## Multi-level perceptron

An MLP is composed of one (passthrough) input layer, one or more layers of TLUs, called hidden layers, and one final layer of TLUs called the output layer. The layers close to the input layer are usually called the lower layers, and the ones close to the outputs are usually called the upper layers.
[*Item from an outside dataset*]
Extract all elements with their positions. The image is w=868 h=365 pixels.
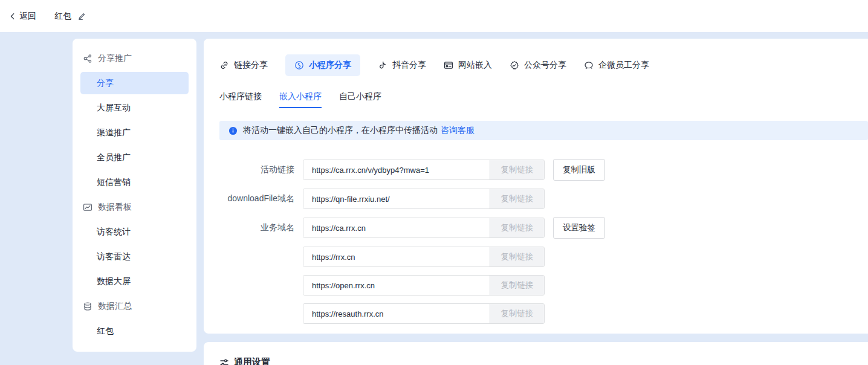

Every layer except the output layer includes a bias neuron and is fully connected to the next layer.

In [18]:
from tensorflow import keras
import tensorflow as tf 
from tensorflow.keras.datasets import fashion_mnist

In [9]:
fashion_mnist = fashion_mnist
(X_train_full, y_train_full), (X_test, y_test) = fashion_mnist.load_data()

In [11]:
X_train_full.shape

(60000, 28, 28)

In [13]:
X_train_full.dtype

dtype('uint8')

In [14]:
X_valid, X_train = X_train_full[:5000] /255.0 , X_train_full[5000:]/255.0
y_valid, y_train = y_train_full[:5000], y_train_full[5000:]


In [15]:
class_names = ["T-shirt/top", "Trouser", "Pullover", "Dress", "Coat","Sandal", "Shirt", "Sneaker", "Bag", "Ankle boot"]

In [24]:
from tensorflow.keras.models import Sequential
from tensorflow.keras.layers import Flatten, Dense

model = Sequential([
    Flatten(input_shape=[28,28]),
    Dense(300, activation="relu"),
    Dense(100, activation="relu"),
    Dense(10, activation="softmax")
])

model.summary()

  super().__init__(**kwargs)


In [27]:
model.compile(
    loss="sparse_categorical_crossentropy",
    optimizer="sgd",# stochastic gradient descent
    metrics=["accuracy"]
)

First, we use the "sparse_categorical_crossentropy" loss because we have sparse labels (i.e., for each instance there is just a target class index, from 0 to 9 in this case), and the classes are exclusive. If instead we had one target probability per class for each instance (such as one-hot vectors, e.g. [0., 0., 0., 1., 0., 0., 0., 0., 0., 0.] to represent class 3), then we would need to use the "categorical_crossentropy" loss instead.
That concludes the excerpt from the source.